New Honor Committee bylaw is not a ‘failsafe option’
The U.S. Constitution bans double jeopardy in trials.
When it comes to campus sexual misconduct proceedings, though, the federal government actually orders double jeopardy when schools already have an appeals process (allowing accusers to appeal not-guilty findings).
But have you ever heard of triple jeopardy in a college proceeding?
The University of Virginia is giving accusers yet another bite at the guilt apple under a new bylaw adopted by its Honor Committee, the student-run and student-elected body that enforces code violations.

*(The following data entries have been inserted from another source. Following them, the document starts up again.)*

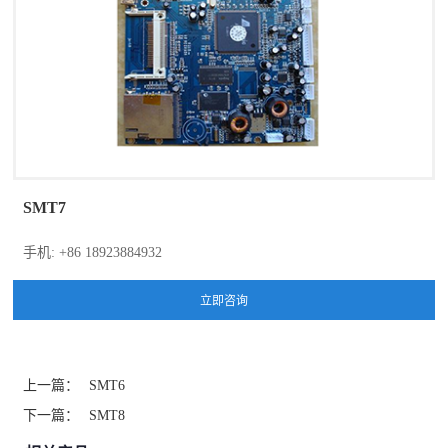
SMT7
手机: +86 18923884932
上一篇：
SMT6
下一篇：
SMT8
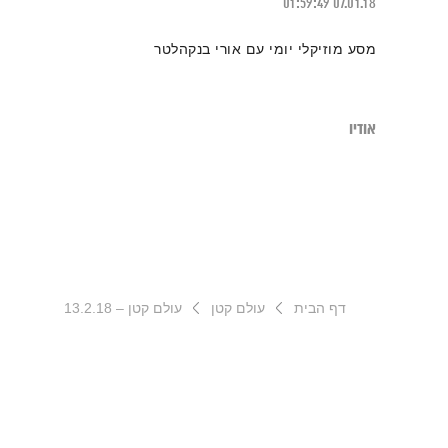
01:59:49
07.01.18
מסע מוזיקלי יומי עם אורי בנקהלטר
אודיו
דף הבית
עולם קטן
עולם קטן – 13.2.18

The committee was responding to a gap in its enforcement authority, which until recently did not cover Title IX cases. Lying during a Title IX proceeding, for example, would not be functionally punishable under the old honor code.
The Foundation for Individual Rights in Education analyzes the new bylaw, which it says was devised in good faith but went horribly wrong in practice.
Most of the bylaw (page 17) binds the Honor Committee to “dismiss any report of an alleged Honor Offense” when the conduct was deemed “previously adjudicated” by the Title IX coordinator:
The Title IX Coordinator will deem conduct raised in an Honor report to have been “previously adjudicated” pursuant to the Title IX Policy when the allegations made in the Honor report arise from testimony or other evidence relevant to, and considered in the course of, an investigation and Formal Resolution of alleged Prohibited Conduct pursuant to the Title IX Policy.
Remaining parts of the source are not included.